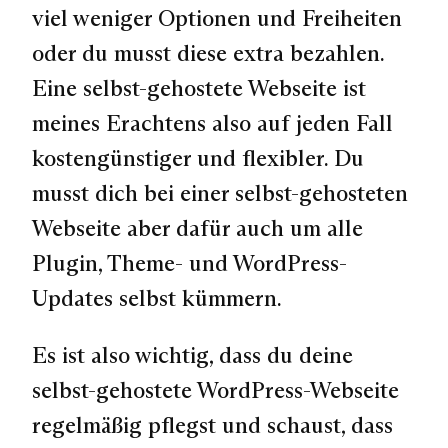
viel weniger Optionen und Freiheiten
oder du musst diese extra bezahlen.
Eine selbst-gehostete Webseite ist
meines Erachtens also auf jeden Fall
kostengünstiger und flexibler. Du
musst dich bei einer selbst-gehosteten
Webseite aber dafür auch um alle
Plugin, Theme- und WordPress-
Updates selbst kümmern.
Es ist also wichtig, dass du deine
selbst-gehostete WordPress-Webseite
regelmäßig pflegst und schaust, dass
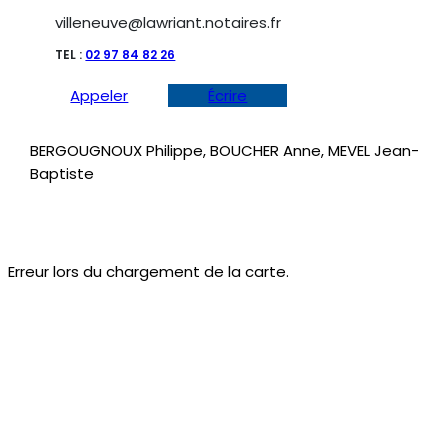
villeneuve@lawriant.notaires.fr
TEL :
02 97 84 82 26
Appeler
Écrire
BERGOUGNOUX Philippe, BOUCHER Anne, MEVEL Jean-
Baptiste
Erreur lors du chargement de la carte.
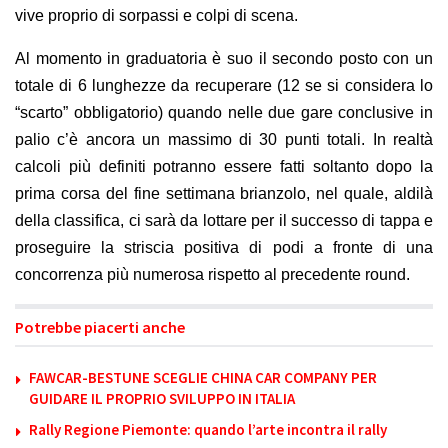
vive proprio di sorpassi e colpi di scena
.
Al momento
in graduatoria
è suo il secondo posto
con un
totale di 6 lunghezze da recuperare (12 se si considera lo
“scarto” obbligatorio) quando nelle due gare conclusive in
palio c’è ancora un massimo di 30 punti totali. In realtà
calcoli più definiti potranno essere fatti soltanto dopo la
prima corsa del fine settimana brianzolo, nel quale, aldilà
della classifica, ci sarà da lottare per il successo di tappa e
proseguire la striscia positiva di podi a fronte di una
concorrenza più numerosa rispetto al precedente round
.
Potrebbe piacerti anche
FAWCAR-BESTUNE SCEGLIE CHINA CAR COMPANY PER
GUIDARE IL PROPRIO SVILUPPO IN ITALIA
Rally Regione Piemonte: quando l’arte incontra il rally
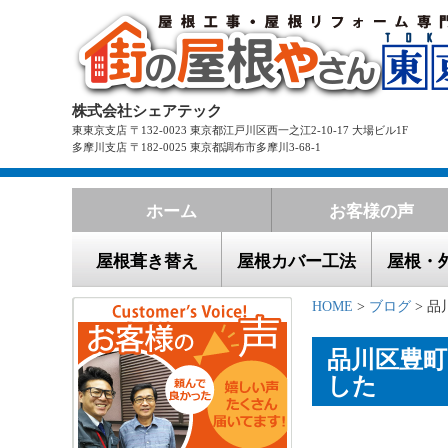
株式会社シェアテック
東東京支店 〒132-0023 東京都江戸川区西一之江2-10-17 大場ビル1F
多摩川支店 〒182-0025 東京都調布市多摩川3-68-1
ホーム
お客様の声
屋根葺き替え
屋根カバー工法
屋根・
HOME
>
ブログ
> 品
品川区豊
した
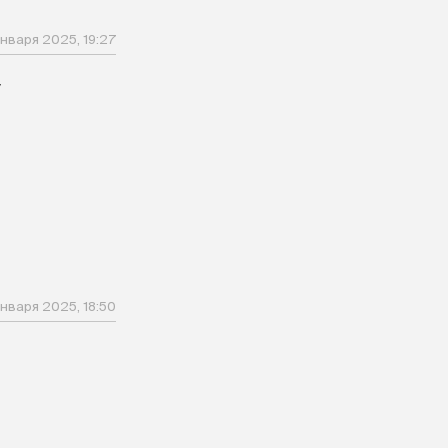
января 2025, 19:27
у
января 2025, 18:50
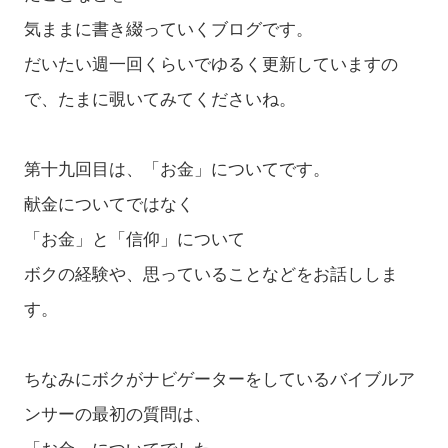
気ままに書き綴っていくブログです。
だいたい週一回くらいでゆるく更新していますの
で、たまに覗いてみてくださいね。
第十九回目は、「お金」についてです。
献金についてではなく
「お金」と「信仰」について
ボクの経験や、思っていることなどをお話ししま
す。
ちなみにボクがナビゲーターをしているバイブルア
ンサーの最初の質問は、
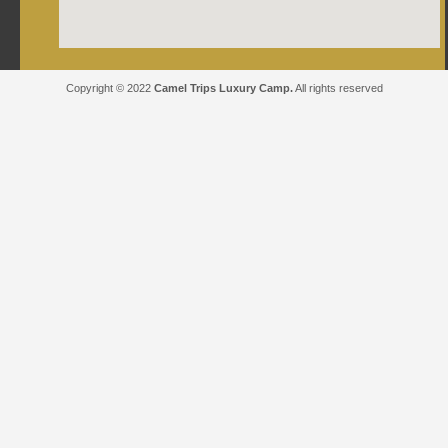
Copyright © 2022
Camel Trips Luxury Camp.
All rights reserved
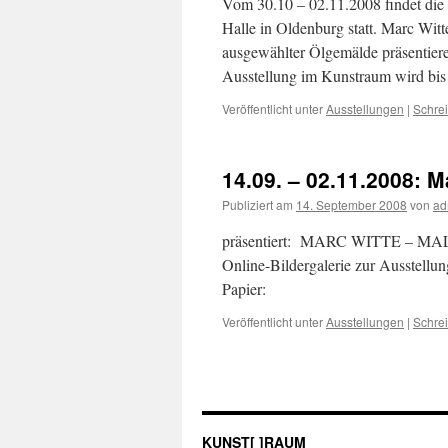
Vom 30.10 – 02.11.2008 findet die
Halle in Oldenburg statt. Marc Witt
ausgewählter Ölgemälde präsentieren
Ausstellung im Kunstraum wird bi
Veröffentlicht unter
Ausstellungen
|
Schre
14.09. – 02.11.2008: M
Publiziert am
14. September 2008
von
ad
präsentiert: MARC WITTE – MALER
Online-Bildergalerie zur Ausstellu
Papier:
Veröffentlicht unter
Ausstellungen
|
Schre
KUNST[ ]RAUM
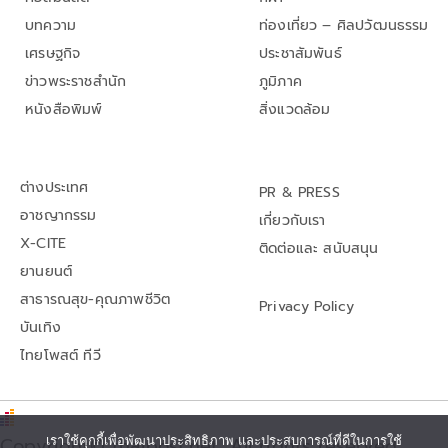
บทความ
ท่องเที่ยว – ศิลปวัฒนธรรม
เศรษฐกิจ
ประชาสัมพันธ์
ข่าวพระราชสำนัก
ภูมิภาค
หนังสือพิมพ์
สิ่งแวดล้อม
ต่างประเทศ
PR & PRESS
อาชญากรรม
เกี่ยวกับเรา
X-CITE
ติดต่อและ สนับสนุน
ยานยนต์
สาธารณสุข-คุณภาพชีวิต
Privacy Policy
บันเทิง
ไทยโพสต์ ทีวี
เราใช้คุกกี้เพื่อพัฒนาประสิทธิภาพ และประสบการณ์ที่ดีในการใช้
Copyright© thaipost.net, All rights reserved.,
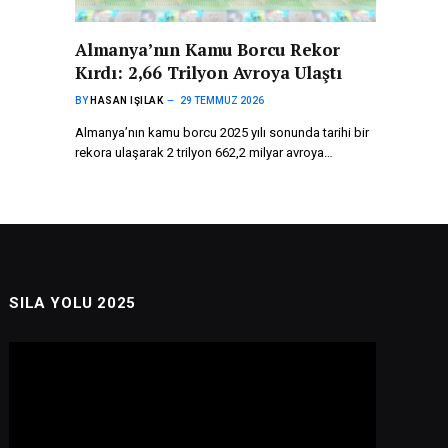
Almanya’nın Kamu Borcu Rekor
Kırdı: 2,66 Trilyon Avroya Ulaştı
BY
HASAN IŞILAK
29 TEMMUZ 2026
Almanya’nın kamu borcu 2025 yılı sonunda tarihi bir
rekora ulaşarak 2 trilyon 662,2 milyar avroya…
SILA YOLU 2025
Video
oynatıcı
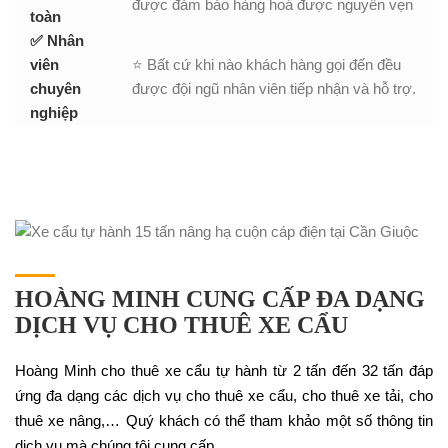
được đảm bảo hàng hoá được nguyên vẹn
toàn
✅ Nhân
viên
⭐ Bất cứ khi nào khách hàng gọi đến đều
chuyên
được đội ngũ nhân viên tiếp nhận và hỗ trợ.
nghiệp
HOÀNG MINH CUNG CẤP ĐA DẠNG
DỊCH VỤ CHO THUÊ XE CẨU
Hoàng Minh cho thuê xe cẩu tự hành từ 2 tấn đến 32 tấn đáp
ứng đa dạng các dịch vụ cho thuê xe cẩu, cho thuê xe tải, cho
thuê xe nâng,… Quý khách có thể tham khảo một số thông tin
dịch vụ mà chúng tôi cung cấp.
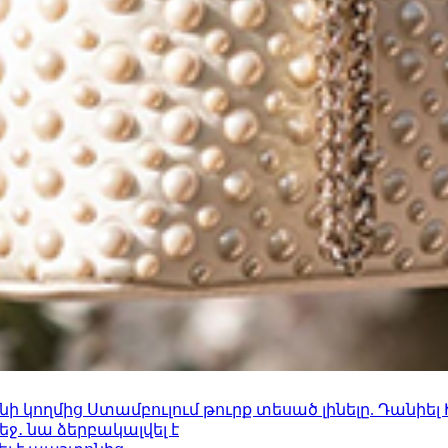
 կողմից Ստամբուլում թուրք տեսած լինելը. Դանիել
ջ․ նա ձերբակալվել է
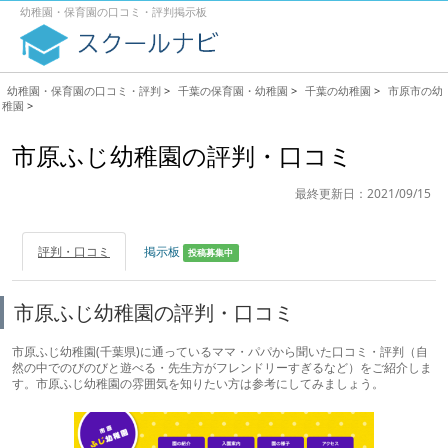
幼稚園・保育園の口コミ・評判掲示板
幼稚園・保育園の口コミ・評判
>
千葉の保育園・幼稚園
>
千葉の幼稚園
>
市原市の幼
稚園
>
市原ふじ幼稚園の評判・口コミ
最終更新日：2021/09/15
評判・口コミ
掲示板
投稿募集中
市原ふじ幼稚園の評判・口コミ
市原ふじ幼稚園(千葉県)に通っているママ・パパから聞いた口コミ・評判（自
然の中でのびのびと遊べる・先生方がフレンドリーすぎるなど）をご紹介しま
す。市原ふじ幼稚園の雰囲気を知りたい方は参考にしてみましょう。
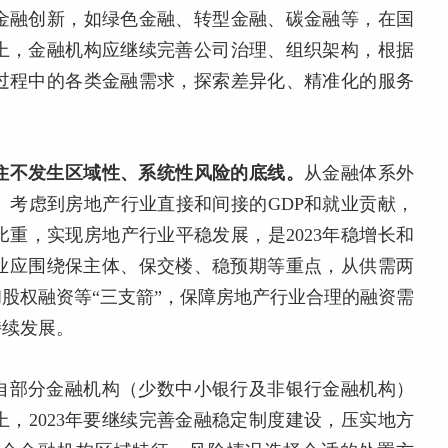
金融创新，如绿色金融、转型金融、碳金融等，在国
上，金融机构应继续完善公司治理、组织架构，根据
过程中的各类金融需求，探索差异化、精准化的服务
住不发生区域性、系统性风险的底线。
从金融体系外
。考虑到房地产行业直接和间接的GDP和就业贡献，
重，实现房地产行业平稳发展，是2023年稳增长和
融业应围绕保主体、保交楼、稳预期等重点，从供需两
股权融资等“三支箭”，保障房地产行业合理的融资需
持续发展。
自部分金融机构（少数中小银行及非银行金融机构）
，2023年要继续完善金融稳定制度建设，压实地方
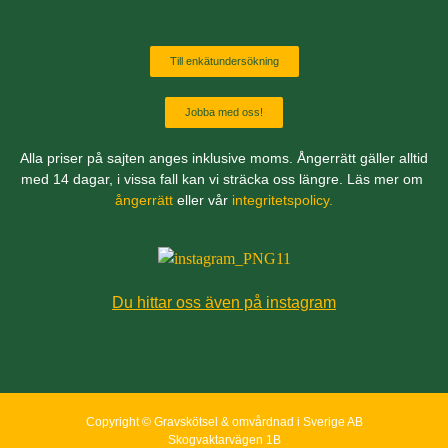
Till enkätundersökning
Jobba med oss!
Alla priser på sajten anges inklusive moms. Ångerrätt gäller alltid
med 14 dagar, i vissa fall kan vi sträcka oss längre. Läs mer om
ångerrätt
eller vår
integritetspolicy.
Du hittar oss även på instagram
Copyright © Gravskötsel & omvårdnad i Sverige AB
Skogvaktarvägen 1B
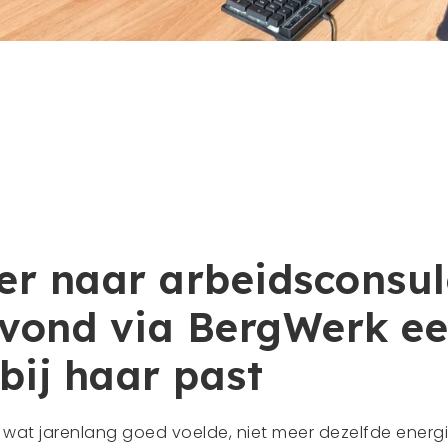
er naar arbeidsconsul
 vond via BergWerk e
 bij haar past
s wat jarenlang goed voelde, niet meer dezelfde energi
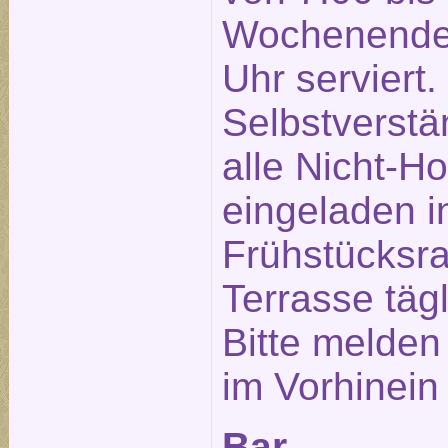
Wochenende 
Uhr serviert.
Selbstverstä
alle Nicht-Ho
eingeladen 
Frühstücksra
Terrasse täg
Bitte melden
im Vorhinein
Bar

_Your instructions_
Make an exact copy of all the material, but keep the pictures out of it.

_Task response_
viel weniger Optionen und Freiheiten
oder du musst diese extra bezahlen.
Eine selbst-gehostete Webseite ist
meines Erachtens also auf jeden Fall
kostengünstiger und flexibler. Du
musst dich bei einer selbst-gehosteten
Webseite aber dafür auch um alle
Plugin, Theme- und WordPress-
Updates selbst kümmern.
Es ist also wichtig, dass du deine
selbst-gehostete WordPress-Webseite
regelmäßig pflegst und schaust, dass
villeneuve@lawriant.notaires.fr
TEL :
02 97 84 82 26
Appeler
Écrire
BERGOUGNOUX Philippe, BOUCHER Anne, MEVEL Jean-
Baptiste
Erreur lors du chargement de la carte.
vive proprio di sorpassi e colpi di scena
.
Al momento
in graduatoria
è suo il secondo posto
con un
totale di 6 lunghezze da recuperare (12 se si considera lo
“scarto” obbligatorio) quando nelle due gare conclusive in
palio c’è ancora un massimo di 30 punti totali. In realtà
calcoli più definiti potranno essere fatti soltanto dopo la
prima corsa del fine settimana brianzolo, nel quale, aldilà
della classifica, ci sarà da lottare per il successo di tappa e
proseguire la striscia positiva di podi a fronte di una
concorrenza più numerosa rispetto al precedente round
.
Potrebbe piacerti anche
FAWCAR-BESTUNE SCEGLIE CHINA CAR COMPANY PER
GUIDARE IL PROPRIO SVILUPPO IN ITALIA
Rally Regione Piemonte: quando l’arte incontra il rally
株式会社シェアテック
東東京支店 〒132-0023 東京都江戸川区西一之江2-10-17 大場ビル1F
多摩川支店 〒182-0025 東京都調布市多摩川3-68-1
ホーム
お客様の声
屋根葺き替え
屋根カバー工法
屋根・
HOME
>
ブログ
> 品
品川区豊
した
января 2025, 19:27
у
января 2025, 18:50
気ままに書き綴っていくブログです。
だいたい週一回くらいでゆるく更新していますの
で、たまに覗いてみてくださいね。
第十九回目は、「お金」についてです。
献金についてではなく
「お金」と「信仰」について
ボクの経験や、思っていることなどをお話ししま
す。
ちなみにボクがナビゲーターをしているバイブルア
ンサーの最初の質問は、
Copyright © 2022
Camel Trips Luxury Camp.
All rights reserved
Vom 30.10 – 02.11.2008 findet die
Halle in Oldenburg statt. Marc Witt
ausgewählter Ölgemälde präsentieren
Ausstellung im Kunstraum wird bi
Veröffentlicht unter
Ausstellungen
|
Schre
14.09. – 02.11.2008: M
Publiziert am
14. September 2008
von
ad
präsentiert: MARC WITTE – MALER
Online-Bildergalerie zur Ausstellu
Papier:
Veröffentlicht unter
Ausstellungen
|
Schre
KUNST[ ]RAUM
บทความ
ท่องเที่ยว – ศิลปวัฒนธรรม
เศรษฐกิจ
ประชาสัมพันธ์
ข่าวพระราชสำนัก
ภูมิภาค
หนังสือพิมพ์
สิ่งแวดล้อม
ต่างประเทศ
PR & PRESS
อาชญากรรม
เกี่ยวกับเรา
X-CITE
ติดต่อและ สนับสนุน
ยานยนต์
สาธารณสุข-คุณภาพชีวิต
Privacy Policy
บันเทิง
ไทยโพสต์ ทีวี
เราใช้คุกกี้เพื่อพัฒนาประสิทธิภาพ และประสบการณ์ที่ดีในการใช้
Copyright© thaipost.net, All rights reserved.,
Almanya’nın Kamu Borcu Rekor
Kırdı: 2,66 Trilyon Avroya Ulaştı
BY
HASAN IŞILAK
29 TEMMUZ 2026
Almanya’nın kamu borcu 2025 yılı sonunda tarihi bir
rekora ulaşarak 2 trilyon 662,2 milyar avroya…
SILA YOLU 2025
Video
oynatıcı
được đảm bảo hàng hoá được nguyên vẹn
toàn
✅ Nhân
viên
⭐ Bất cứ khi nào khách hàng gọi đến đều
chuyên
được đội ngũ nhân viên tiếp nhận và hỗ trợ.
nghiệp
HOÀNG MINH CUNG CẤP ĐA DẠNG
DỊCH VỤ CHO THUÊ XE CẨU
Hoàng Minh cho thuê xe cẩu tự hành từ 2 tấn đến 32 tấn đáp
ứng đa dạng các dịch vụ cho thuê xe cẩu, cho thuê xe tải, cho
thuê xe nâng,… Quý khách có thể tham khảo một số thông tin
dịch vụ mà chúng tôi cung cấp.
 կողմից Ստամբուլում թուրք տեսած լինելը. Դանիել
ջ․ նա ձերբակալվել է
幼稚園・保育園の口コミ・評判掲示板
幼稚園・保育園の口コミ・評判
>
千葉の保育園・幼稚園
>
千葉の幼稚園
>
市原市の幼
稚園
>
市原ふじ幼稚園の評判・口コミ
最終更新日：2021/09/15
評判・口コミ
掲示板
投稿募集中
市原ふじ幼稚園の評判・口コミ
市原ふじ幼稚園(千葉県)に通っているママ・パパから聞いた口コミ・評判（自
然の中でのびのびと遊べる・先生方がフレンドリーすぎるなど）をご紹介しま
す。市原ふじ幼稚園の雰囲気を知りたい方は参考にしてみましょう。
金融创新，如绿色金融、转型金融、碳金融等，在国
上，金融机构应继续完善公司治理、组织架构，根据
过程中的各类金融需求，探索差异化、精准化的服务
住不发生区域性、系统性风险的底线。
从金融体系外
。考虑到房地产行业直接和间接的GDP和就业贡献，
重，实现房地产行业平稳发展，是2023年稳增长和
融业应围绕保主体、保交楼、稳预期等重点，从供需两
股权融资等“三支箭”，保障房地产行业合理的融资需
持续发展。
自部分金融机构（少数中小银行及非银行金融机构）
，2023年要继续完善金融稳定制度建设，压实地方
Till enkätundersökning
Jobba med oss!
Alla priser på sajten anges inklusive moms. Ångerrätt gäller alltid
med 14 dagar, i vissa fall kan vi sträcka oss längre. Läs mer om
ångerrätt
eller vår
integritetspolicy.
Du hittar oss även på instagram
Copyright © Gravskötsel & omvårdnad i Sverige AB
Skogvaktarvägen 1B
er naar arbeidsconsul
 vond via BergWerk e
 bij haar past
s wat jarenlang goed voelde, niet meer dezelfde energi
Wochenende 
Uhr serviert.
Selbstverstä
alle Nicht-Ho
eingeladen 
Frühstücksra
Terrasse täg
Bitte melden
im Vorhinein
Bar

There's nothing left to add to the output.